By Daily Bruin Staff

May 18, 1997 9:00 p.m.

Monday, 5/19/97 New board members allowed to vote MEETING:
Fund-raising campaign led by Young also formally approved

By Brooke Olson Daily Bruin Senior Staff The UC student regent
and other regents-designate will see their impact on the Board
increase next year. Members of the Board of Regents voted last
Thursday to extend committee participation rights and various
funding benefits to regents-designate. Regents-designate are
individuals who are appointed to the board but are not yet voting
members. Student regents serve for three months after their
appointment before becoming voting members in July, while alumni
regents wait one year before achieving voting rights. Thursday’s
vote allows the regents-designate to benefit from some of the
privileges offered to full members of the board. Student and alumni
regents will now receive funding for travel and other expenses
incurred during their time on the Board. In addition, the
regents-designate will be able to serve as advisory members of two
or three of the special regents committees.

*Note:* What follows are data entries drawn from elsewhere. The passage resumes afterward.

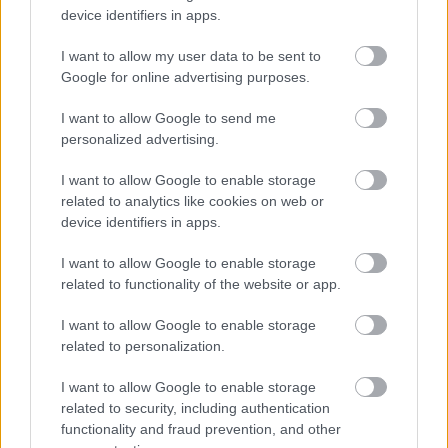
kapott, más fideszesek még kevesebbet vittek haza
device identifiers in apps.
A Szolnok megyei gazdák nagyon nem akarták a JÉGER
I want to allow my user data to be sent to
további üzemeltetését
Google for online advertising purposes.
Csendélet 5.0: alig balesetveszélyes lépcső és remek
I want to allow Google to send me
állapotban levő buszmegálló mutatja, hogy Szolnok mennyire
personalized advertising.
élhető város
I want to allow Google to enable storage
Pénteken újra csökken a benzin és a gázolaj ára is
related to analytics like cookies on web or
device identifiers in apps.
Napokon belül megválasztja az új köztársasági elnököt az
Országgyűlés
I want to allow Google to enable storage
Kiterjedt tüzek pusztítanak az országban, köztük Karcagon
related to functionality of the website or app.
Harmadfokú hőségriasztás az országban: Szolnokon klímát
I want to allow Google to enable storage
javítottak, helikoptereket is bevetettek a tüzeknél
related to personalization.
A zárkában rosszul lett, elájult – ilyen körülményekről
I want to allow Google to enable storage
számoltak be a szolnoki börtönből
related to security, including authentication
functionality and fraud prevention, and other
Váratlan fennakadás borította fel a Szolnok–Kecskemét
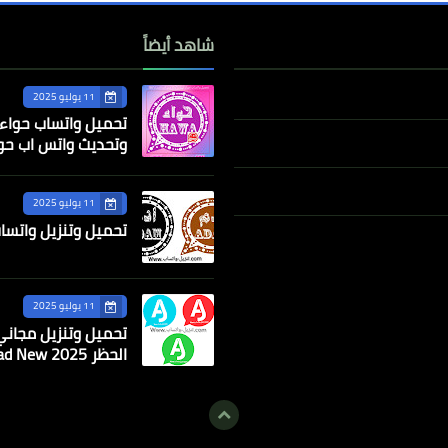
شاهد أيضاً
11 يوليو 2025
وتحديث واتس اب حواء ا
11 يوليو 2025
تحميل وتنزيل واتساب ادم أخر إصدار 025
11 يوليو 2025
تحميل وتنزيل مجاني
الحظر 2025 AJWhatsapp Abod Free download New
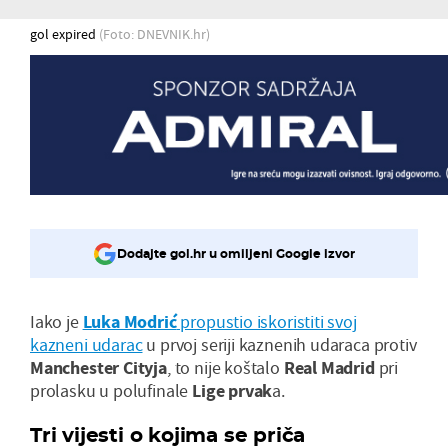
gol expired
(Foto: DNEVNIK.hr)
Dodajte gol.hr u omiljeni Google izvor
Iako je
Luka Modrić
propustio iskoristiti svoj
kazneni udarac
u prvoj seriji kaznenih udaraca protiv
Manchester Cityja
, to nije koštalo
Real Madrid
pri
prolasku u polufinale
Lige prvak
a.
Tri vijesti o kojima se priča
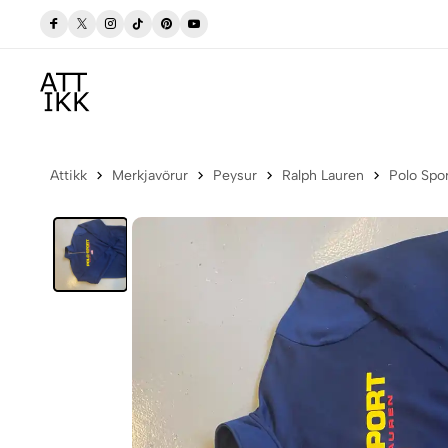
tti
Versla Núna
Frí sending í póstbox innan Ís
Attikk
Merkjavörur
Peysur
Ralph Lauren
Polo Spo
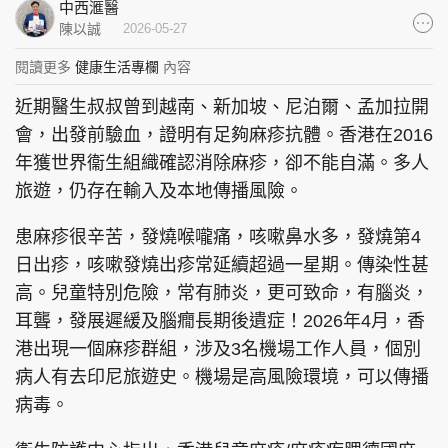
中西滙醫
集團旗下品牌
陳以誠
2026-05-27
閱讀更多
健康生活專欄
內容
近期醫生叔叔曾到越南、新加坡、尼泊爾、孟加拉開
東周刊
cazbuyer
東Touch
會，出發前驗血，證明有足夠麻疹抗體。香港在2016
年獲世界衞生組織確認消除麻疹，卻不能自滿。多人
旅遊，仍存在輸入及本地傳播風險。
患麻疹很辛苦，發燒喉嚨痛，咳嗽鼻水多，發燒第4
PCM 電腦廣場
星島頭條
星島日報
日出疹，咳嗽發燒出疹常延續超過一星期。傳染性甚
高。兒童特別危險，常有肺炎，更可致命，有腦炎，
耳聾，發展遲緩及腦癇長期後遺症！2026年4月，香
頭條日報
星島環球
The Standard
港出現一個麻疹群組，涉及3名機場工作人員，個別
病人有去印尼旅遊史。機場是高風險環境，可以傳播
病毒。
親子王
Oh!爸媽
JobMarket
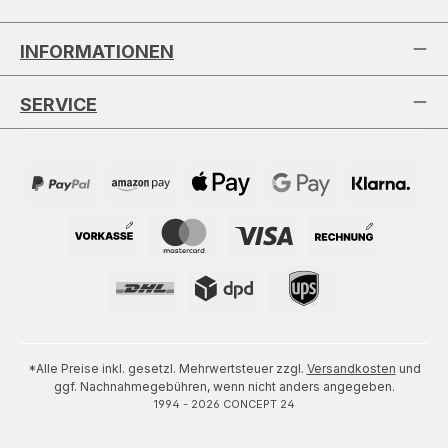
INFORMATIONEN
SERVICE
*Alle Preise inkl. gesetzl. Mehrwertsteuer zzgl.
Versandkosten
und
ggf. Nachnahmegebühren, wenn nicht anders angegeben.
1994 - 2026 CONCEPT 24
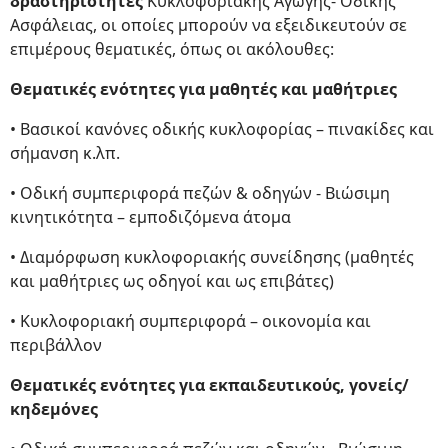
δραστηριότητες
Κυκλοφοριακής Αγωγής- Οδικής
Ασφάλειας, οι οποίες μπορούν να εξειδικευτούν σε
επιμέρους θεματικές, όπως οι ακόλουθες:
Θεματικές ενότητες για μαθητές και μαθήτριες
• Βασικοί κανόνες οδικής κυκλοφορίας – πινακίδες και
σήμανση κ.λπ.
• Οδική συμπεριφορά πεζών & οδηγών - Βιώσιμη
κινητικότητα – εμποδιζόμενα άτομα
• Διαμόρφωση κυκλοφοριακής συνείδησης (μαθητές
και μαθήτριες ως οδηγοί και ως επιβάτες)
• Κυκλοφοριακή συμπεριφορά – οικονομία και
περιβάλλον
Θεματικές ενότητες για εκπαιδευτικούς, γονείς/
κηδεμόνες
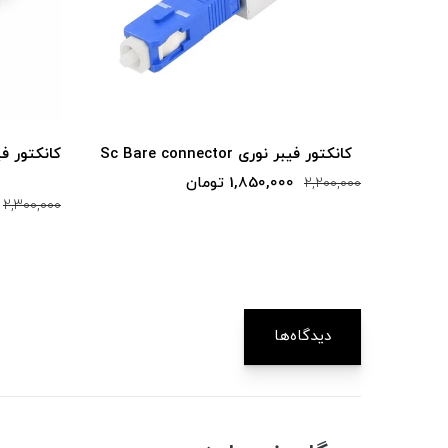
کانکتور فیبر نوری Sc Bare connector
1,850,000 تومان
2,200,000
2,300,000
دیدگاه‌ها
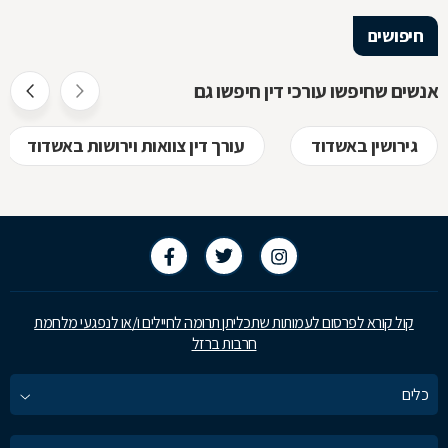
חיפושים
אנשים שחיפשו עורכי דין חיפשו גם
גירושין באשדוד
עורך דין צוואות וירושות באשדוד
קול קורא לפרסום לעמותות שתכליתן תרומה לחיילים ו/או לנפגעי מלחמת
חרבות ברזל
כלים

Regents commended the
policy, noting that it would allow the students and alumni to
quickly ease into the regents position. Noting that the student and
alumni regents play an important role in providing the Board with
outside perspectives, Regent Tirso del Junco noted that the policy
would offer increased access to regents’ discussions and
deliberations. The policy also secured funding for student regents’

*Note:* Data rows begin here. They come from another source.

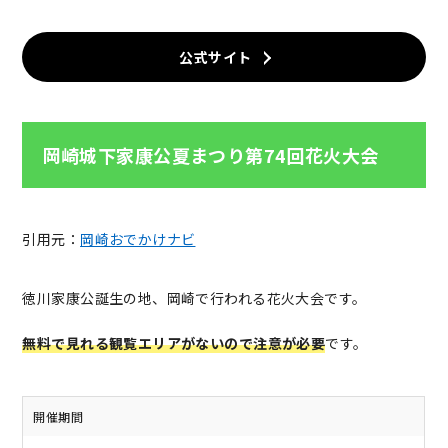
公式サイト
岡崎城下家康公夏まつり第74回花火大会
引用元：
岡崎おでかけナビ
徳川家康公誕生の地、岡崎で行われる花火大会です。
無料で見れる観覧エリアがないので注意が必要
です。
開催期間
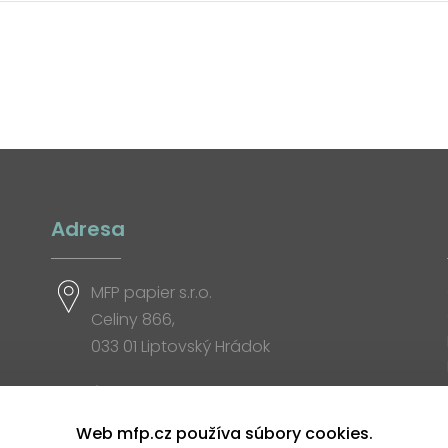
Adresa
MFP papier s.r.o.
Celiny 866,
033 01 Liptovský Hrádok
Otváracia doba
Web mfp.cz používa súbory cookies.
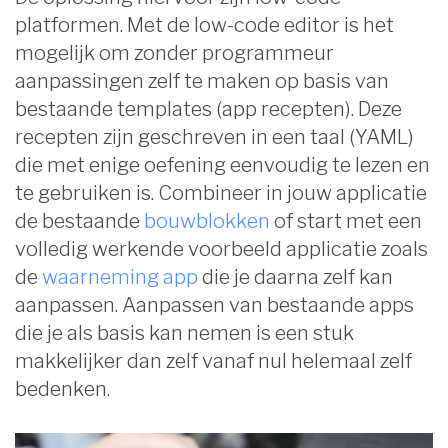
platformen. Met de low-code editor is het
mogelijk om zonder programmeur
aanpassingen zelf te maken op basis van
bestaande templates (app recepten). Deze
recepten zijn geschreven in een taal (YAML)
die met enige oefening eenvoudig te lezen en
te gebruiken is. Combineer in jouw applicatie
de bestaande
bouwblokken
of start met een
volledig werkende voorbeeld applicatie zoals
de
waarneming app
die je daarna zelf kan
aanpassen. Aanpassen van bestaande apps
die je als basis kan nemen is een stuk
makkelijker dan zelf vanaf nul helemaal zelf
bedenken.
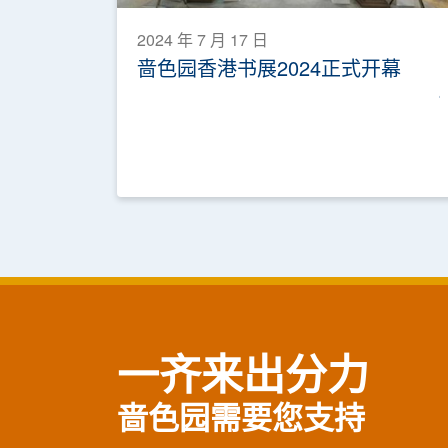
2024 年 7 月 17 日
啬色园香港书展2024正式开幕
一齐来出分力
啬色园需要您支持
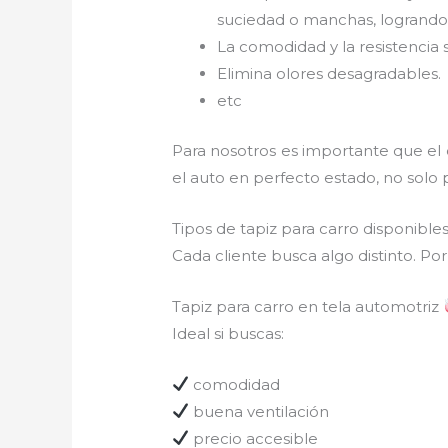
suciedad o manchas, logrando 
La comodidad y la resistencia 
Elimina olores desagradables.
etc
Para nosotros es importante que el
el auto en perfecto estado, no solo 
Tipos de tapiz para carro disponible
Cada cliente busca algo distinto. Po
Tapiz para carro en tela automotriz
Ideal si buscas:
comodidad
buena ventilación
precio accesible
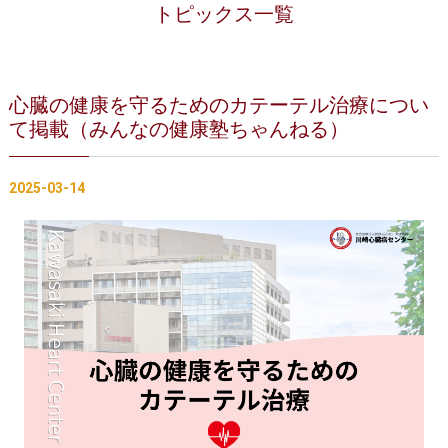
治療実績
トピックス一覧
フロアマップ
診察をご希望の方へ
心臓の健康を守るためのカテーテル治療につい
て掲載（みんなの健康塾ちゃんねる）
採用・医療関係の方へ
トピックス一覧
2025-03-14
プライバシーポリシー
当サイトの利用について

office space and materials – a move student regent Jess Bravin
commended. "This additional funding will enable the student regent
to work more efficiently," Bravin said, noting that he worked for
months as a student regent-designate without an office. Student
regents will also receive a personal computer, fax machine and
access to e-mail and the Internet in their office. In other news,
UCLA Chancellor Charles Young got formal approval from the regents
Thursday for the university’s ongoing campaign to raise $1.2
billion. UCLA already has raised more than a third of the money
during the campaign’s "private" phase, which began last July. The
drive is designed to give UCLA greater financial independence at a
time of eroding state and federal support, administrators said. "We
have raised in excess of $440 million," Young told the regents
Thursday, predicting that the university total may have reached
$450 million before the public phase was to be formerly announced
Saturday. UCLA officials said the university’s 285,000 alumni –
only 12 percent of whom now give to the school – will be among
those tapped for donations in the next five years. About half of
the $1.2 billion will go to the UCLA Medical Center. The rest will
augment the university’s $709-million endowment for student
scholarships, fellowships, faculty salaries and assorted
construction projects. The public phase of the fundraising campaign
begins just as UCLA undergoes a major transition in leadership.

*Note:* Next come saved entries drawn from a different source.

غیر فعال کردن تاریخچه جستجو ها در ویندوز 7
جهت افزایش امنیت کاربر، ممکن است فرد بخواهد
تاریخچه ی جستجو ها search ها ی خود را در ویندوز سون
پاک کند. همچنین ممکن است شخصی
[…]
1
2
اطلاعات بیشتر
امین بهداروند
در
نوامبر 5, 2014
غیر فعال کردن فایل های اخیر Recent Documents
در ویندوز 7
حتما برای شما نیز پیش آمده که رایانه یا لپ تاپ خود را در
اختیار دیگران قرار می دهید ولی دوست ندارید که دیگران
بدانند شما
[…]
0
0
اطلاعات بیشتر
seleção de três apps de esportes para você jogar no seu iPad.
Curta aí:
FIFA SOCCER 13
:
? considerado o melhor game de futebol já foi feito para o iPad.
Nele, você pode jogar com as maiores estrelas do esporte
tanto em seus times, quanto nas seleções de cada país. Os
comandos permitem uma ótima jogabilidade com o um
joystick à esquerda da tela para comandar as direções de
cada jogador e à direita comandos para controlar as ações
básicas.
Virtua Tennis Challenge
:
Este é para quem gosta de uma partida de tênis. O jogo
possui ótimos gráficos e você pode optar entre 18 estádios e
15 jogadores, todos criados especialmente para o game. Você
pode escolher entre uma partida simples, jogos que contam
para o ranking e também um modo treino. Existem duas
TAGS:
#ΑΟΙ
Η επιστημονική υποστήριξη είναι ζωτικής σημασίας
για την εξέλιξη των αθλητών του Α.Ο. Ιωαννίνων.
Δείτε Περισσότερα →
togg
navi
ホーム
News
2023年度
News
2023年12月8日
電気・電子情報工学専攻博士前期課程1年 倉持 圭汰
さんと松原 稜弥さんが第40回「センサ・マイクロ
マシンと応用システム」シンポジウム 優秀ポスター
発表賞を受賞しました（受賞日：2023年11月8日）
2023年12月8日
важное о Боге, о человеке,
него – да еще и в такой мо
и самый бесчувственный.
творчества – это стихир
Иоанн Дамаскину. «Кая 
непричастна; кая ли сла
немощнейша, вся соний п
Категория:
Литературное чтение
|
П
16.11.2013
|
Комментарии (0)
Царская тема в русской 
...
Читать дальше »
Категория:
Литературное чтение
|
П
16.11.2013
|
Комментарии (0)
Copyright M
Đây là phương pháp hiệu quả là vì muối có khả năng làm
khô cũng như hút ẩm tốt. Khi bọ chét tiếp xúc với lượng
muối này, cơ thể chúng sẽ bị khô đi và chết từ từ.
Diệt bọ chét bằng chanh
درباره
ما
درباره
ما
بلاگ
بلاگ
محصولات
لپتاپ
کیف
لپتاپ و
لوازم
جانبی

Harvard provost Albert Carnesale will replace Young in July. Staff
and faculty are anticipating that Carnesale will be able transfer
his Ivy League ties to aid in UCLA’s upcoming $1.2 billion private
fund-raising campaign. In the 1995-96 fiscal year, UCLA
fund-raisers collected nearly $191 million in donations, compared
to the $110.1 million in private support during the 1994-95 year.
The Council for the Advancement and Support of Education lists
UCLA’s campaign as the largest of any public university. UC
Berkeley falls second; last fall that university sought the
regents’ approval for a $1.1-billion campaign. The regents are also
currently negotiating whether to renew management contracts for the
three national labs run by the University of California. The
five-year contracts between UC and the Department of Energy are due
to expire at the end of September. UC Senior Vice President V.
Wayne Kennedy told the UC board of regents Thursday that the two
sides have yet to reach agreement on the fee structure and some
special provisions for the Los Alamos National Laboratories. "There
continue to be wide differences, which must be reconciled,”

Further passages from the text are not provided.